18F / 18f.gsa.gov

The 18F website
https://18f.gsa.gov
Other
294 stars 311 forks source link

Migrate related posts #3856

Closed beechnut closed 2 months ago

beechnut commented 4 months ago

The 18F website recommends "related posts" based on posts with similar tags and by the same author.

The Jekyll site used a generator to add "related posts" to a page based on categories/tags/authors — basically, a post was more related if it shared tags, authors, and categories.

It's not a requirement that the generator code is translated exactly from the Jekyll site, but it should serve as a good starting point for an algorithm. I don't recommend trying to understand it as-written — rather, refactor it to understand it.

The scope of work for this ticket is to write a good-enough shortcode or filter that takes a post and optional limit, and returns the most related posts by tag and author (we don't use categories). If several posts have equal or equivalent relatedness scores, sort by newest-first.

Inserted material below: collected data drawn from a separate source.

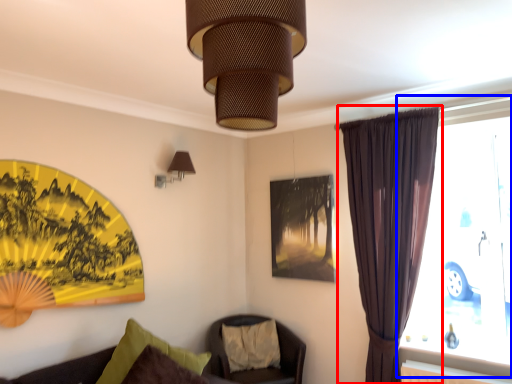 Question: Among these objects, which one is farthest to the camera, curtain (highlighted by a red box) or window (highlighted by a blue box)?

Choices:
 (A) curtain
 (B) window

Answer: (A) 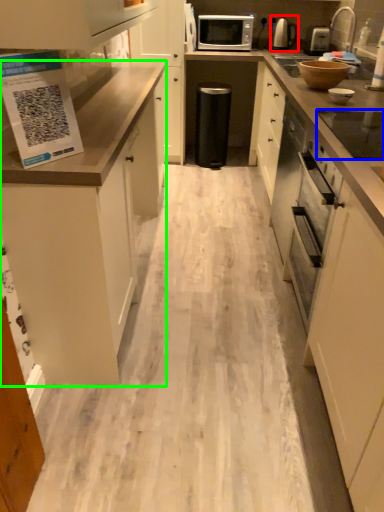 Question: Which object is positioned farthest from kitchen appliance (highlighted by a red box)? Select from appliance (highlighted by a blue box) and cabinetry (highlighted by a green box).

Choices:
 (A) appliance
 (B) cabinetry

Answer: (A)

### Acceptance smoke tests
- [ ] The ["Senior executive"](https://18f.gsa.gov/2022/07/20/senior-executives-pt1/) series posts all have each other as related posts
- [ ] The ["engineering sandwich" post](https://18f.gsa.gov/2022/09/06/18f-tech-sandwich/) has all technical / open-source related posts.
cantsin commented 3 months ago

This is a fun one.

The biggest issue here is not the plugin code itself, which I found easy to understand. The issue here is architectural: figuring out where this code should reside.

I tried to split up the calculations (related_scores, which needs to traverse all posts and all users separately) and storing it somewhere as a global object, so that the shortcode becomes vastly simpler -- essentially, the shortcode will pull on a cached, pre-calculated related_scores data structure to do its work. But now I'm reconsidering this approach, maybe it is simpler after all to do a 11ty plugin straight up, as that keeps all the related code in one place (you would need to pass in the users and posts to the plugin in .eleventy.js). Either way, the code is fairly easy to translate to javascript; it's just a matter of figuring out the approach we want to take here.

I did not have time to finish this work so I will unassign myself.

beechnut commented 3 months ago

To capture our notes from yesterday's call:

Basic setup

_includes/layouts/post.html L47 should read something like:

{% assign related_posts = page | findRelatedPosts %}

Then, findRelatedPosts should be a function that takes the page variable (which contains data from the current post), and using postsCollection aka collections.posts, finds the 3 related posts to be shown in the footer.

The algorithm

We don't need to exactly re-implement the Jekyll code — prefer simplicity to replicating that behavior.

My only input is that if posts share both authors and some tags, that weight should be substantially (more than 2x) greater than just sharing an author or just sharing some tags.

Caching

Once the basic algorithm is done, we want to consider caching the related posts. The only time we really need to recalculate related posts is when a post is added/removed, or when post tags have changed — recalculating related posts on every build will just be time added to the build.

A shortcut might be to re-cache any time anything in the posts collection (content/posts/*.md) is added/removed/modified. We can use the differ classes in lib/ to list changed files, and then we just detect (in Ruby parlance) against the posts collection pattern.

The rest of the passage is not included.